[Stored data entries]
──────

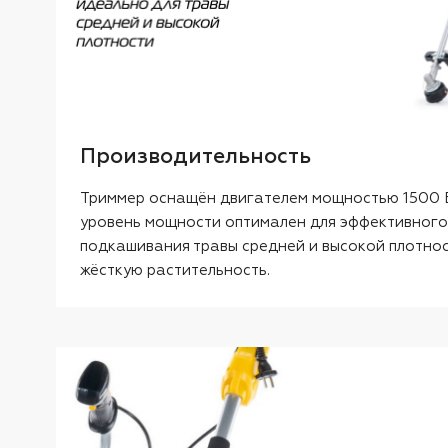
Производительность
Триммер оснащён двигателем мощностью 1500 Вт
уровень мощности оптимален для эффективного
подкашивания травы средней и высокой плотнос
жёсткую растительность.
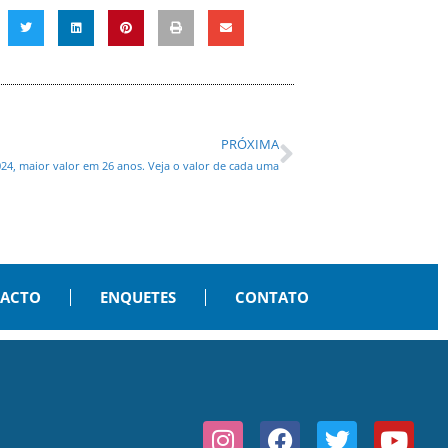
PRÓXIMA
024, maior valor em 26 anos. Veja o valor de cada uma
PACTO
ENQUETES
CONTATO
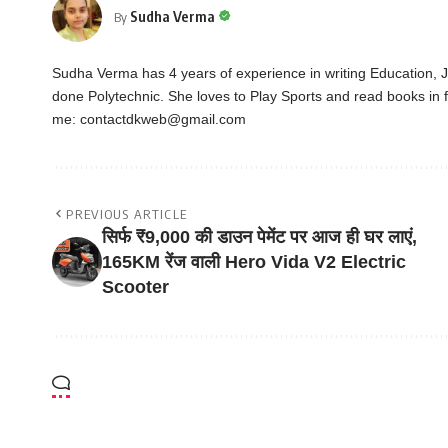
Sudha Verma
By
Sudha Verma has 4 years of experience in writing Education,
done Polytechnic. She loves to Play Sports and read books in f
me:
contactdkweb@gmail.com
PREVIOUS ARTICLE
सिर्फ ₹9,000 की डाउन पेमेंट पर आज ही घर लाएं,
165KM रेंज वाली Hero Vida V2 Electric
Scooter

──────

**What to do**
Would you provide an exact, picture-free copy of the data above?

**Response**
Производительность
Триммер оснащён двигателем мощностью 1500 Вт
уровень мощности оптимален для эффективного
подкашивания травы средней и высокой плотнос
жёсткую растительность.
PRÓXIMA
024, maior valor em 26 anos. Veja o valor de cada uma
PACTO
ENQUETES
CONTATO
Sudha Verma
By
Sudha Verma has 4 years of experience in writing Education,
done Polytechnic. She loves to Play Sports and read books in f
me:
contactdkweb@gmail.com
PREVIOUS ARTICLE
सिर्फ ₹9,000 की डाउन पेमेंट पर आज ही घर लाएं,
165KM रेंज वाली Hero Vida V2 Electric
Scooter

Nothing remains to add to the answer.